The second show in Faction Theatre’s 2014 rep season is a reworking by Gareth Jandrell of the Sophocles and Aeschylus play giving us the tragedy of Oedipus and Jocasta followed by Antigone’s stand against Creon with the titular troubled city itself literally heaving in the background.
Jandrell’s text is fresh and original although its habit of using quite heightened language one minute ("Why envenom me now sister? It does little to naught for you now") and casual modern vernacular the next ("I couldn’t give a fuck what you think about my washing") is a bit disorientating until you get used to it.
Did I say literally heaving? Director Rachel Valentine Smith makes stunningly imaginative physical use of the full-cast chorus which hisses, mutters, weeps, clamours, stamps, shouts, rolls on the floor, assembles in formation and contributes a great deal of slick, atmospheric movement work, often in slow motion. It creates a real sense of a city in turmoil.

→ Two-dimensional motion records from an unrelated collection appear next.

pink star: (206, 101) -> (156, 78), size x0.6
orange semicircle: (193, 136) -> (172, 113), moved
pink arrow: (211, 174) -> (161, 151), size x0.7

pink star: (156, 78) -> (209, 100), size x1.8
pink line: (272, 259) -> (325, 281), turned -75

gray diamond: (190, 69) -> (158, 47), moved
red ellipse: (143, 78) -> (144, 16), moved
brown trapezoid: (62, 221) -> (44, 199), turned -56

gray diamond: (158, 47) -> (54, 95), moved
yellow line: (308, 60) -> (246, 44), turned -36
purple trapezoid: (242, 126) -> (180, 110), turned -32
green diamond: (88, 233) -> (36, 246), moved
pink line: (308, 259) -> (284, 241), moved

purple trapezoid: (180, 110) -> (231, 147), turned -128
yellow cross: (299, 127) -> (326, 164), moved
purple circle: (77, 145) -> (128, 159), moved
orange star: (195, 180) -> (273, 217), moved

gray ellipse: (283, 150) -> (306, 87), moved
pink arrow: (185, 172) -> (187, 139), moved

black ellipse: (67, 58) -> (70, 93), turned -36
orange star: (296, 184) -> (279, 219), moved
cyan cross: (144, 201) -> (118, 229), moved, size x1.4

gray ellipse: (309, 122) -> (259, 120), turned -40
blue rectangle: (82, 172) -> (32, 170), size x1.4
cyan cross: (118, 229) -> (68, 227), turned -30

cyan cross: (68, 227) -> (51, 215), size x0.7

Every inch an impressively strong ensemble piece, Thebes keeps the entire cast of twelve on stage throughout. Characters emerge from the chorus and seamlessly melt back into it so there are no small parts although, obviously, there are some major ones. The device pays strong homage to the traditional Greek chorus concept while also providing human scenery both visual and oral as they become, for example, townsfolk attacking or defending the city or reacting to political rhetoric.
Laclan McCall, clear convincing and compelling, dominates the first half as Oedipus gradually discovering the horror of his history. And Kate Sawyer is very moving as Jocasta tearfully describing to her new husband how she put her first born out to die rather than let him live to fulfil the regicide/patricide curse.
There is also an outstandingly intelligent, controlled performance from Cary Crankson as Creon descending into tyranny and Dervell Mellett finds exactly the right blend of steely determination and youthful passion as Antigone who, come what may, is going to bury her dead brother decently despite Creon’s edict. And yet again Richard Delaney gives us a very witty, but shrewdly observed guard acting as messenger.
It’s a pretty powerful piece from a company whose work really does seem to go from strength to strength. I’m already looking forward to Robbers, the third and last show of the rep season, at the end of the month.